* _Try it_
Every line below needs to be transcribed without alteration, and no image may be carried over.

───── Supplied material

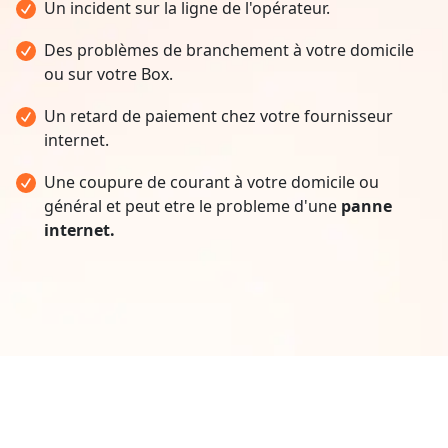
Un incident sur la ligne de l'opérateur.
Des problèmes de branchement à votre domicile
ou sur votre Box.
Un retard de paiement chez votre fournisseur
internet.
Une coupure de courant à votre domicile ou
général et peut etre le probleme d'une
panne
internet.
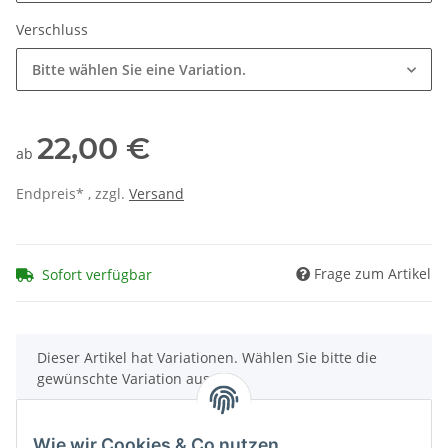
Verschluss
Bitte wählen Sie eine Variation.
22,00 €
ab
Endpreis* , zzgl.
Versand
Frage zum Artikel
Sofort verfügbar
x
Dieser Artikel hat Variationen. Wählen Sie bitte die
gewünschte Variation aus.
Wie wir Cookies & Co nutzen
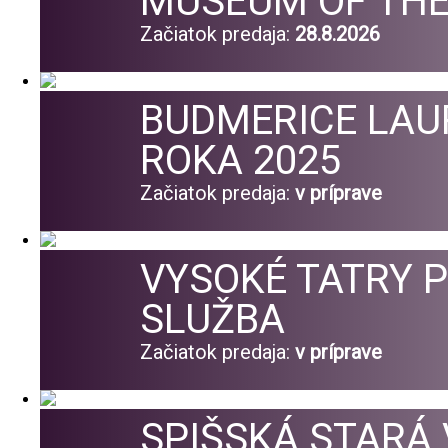
MUSEUM OF THE
Začiatok predaja:
28.8.2026
BUDMERICE LAU
ROKA 2025
Začiatok predaja:
v príprave
VYSOKÉ TATRY 
SLUŽBA
Začiatok predaja:
v príprave
SPIŠSKÁ STARÁ 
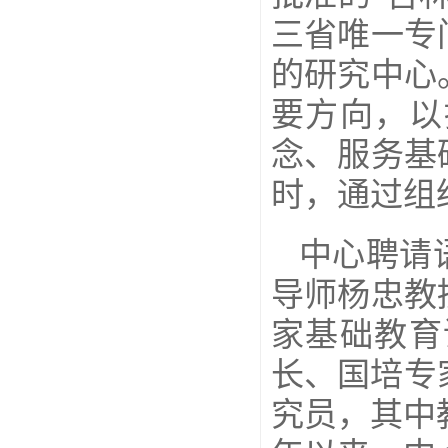
三省唯一专
的研究中心
要方向，以
念、服务基
时，通过组
中心聘请
导师杨忠教
家基础教育
长、国培专
究员，其中教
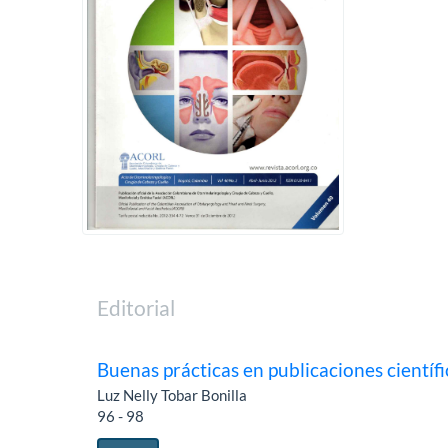
Editorial
Buenas prácticas en publicaciones científi
Luz Nelly Tobar Bonilla
96 - 98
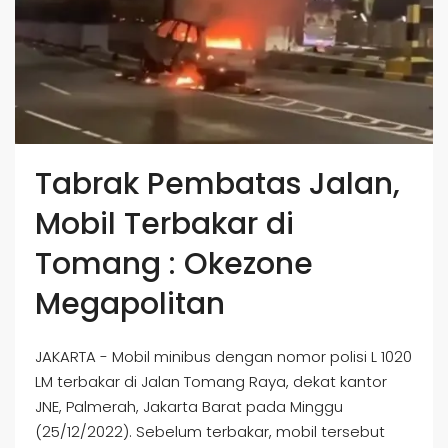
Tabrak Pembatas Jalan,
Mobil Terbakar di
Tomang : Okezone
Megapolitan
JAKARTA - Mobil minibus dengan nomor polisi L 1020
LM terbakar di Jalan Tomang Raya, dekat kantor
JNE, Palmerah, Jakarta Barat pada Minggu
(25/12/2022). Sebelum terbakar, mobil tersebut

──────────

* _Task result_
Un incident sur la ligne de l'opérateur.
Des problèmes de branchement à votre domicile
ou sur votre Box.
Un retard de paiement chez votre fournisseur
internet.
Une coupure de courant à votre domicile ou
général et peut etre le probleme d'une
panne
internet.
Verschluss
Bitte wählen Sie eine Variation.
22,00 €
ab
Endpreis* , zzgl.
Versand
Frage zum Artikel
Sofort verfügbar
x
Dieser Artikel hat Variationen. Wählen Sie bitte die
gewünschte Variation aus.
Wie wir Cookies & Co nutzen
MUSEUM OF THE
Začiatok predaja:
28.8.2026
BUDMERICE LAU
ROKA 2025
Začiatok predaja:
v príprave
VYSOKÉ TATRY 
SLUŽBA
Začiatok predaja:
v príprave
SPIŠSKÁ STARÁ 
三省唯一专
的研究中心
要方向，以
念、服务基
时，通过组
中心聘请
导师杨忠教
家基础教育
长、国培专
究员，其中教
Editorial
Buenas prácticas en publicaciones científi
Luz Nelly Tobar Bonilla
96 - 98
Tabrak Pembatas Jalan,
Mobil Terbakar di
Tomang : Okezone
Megapolitan
JAKARTA - Mobil minibus dengan nomor polisi L 1020
LM terbakar di Jalan Tomang Raya, dekat kantor
JNE, Palmerah, Jakarta Barat pada Minggu
(25/12/2022). Sebelum terbakar, mobil tersebut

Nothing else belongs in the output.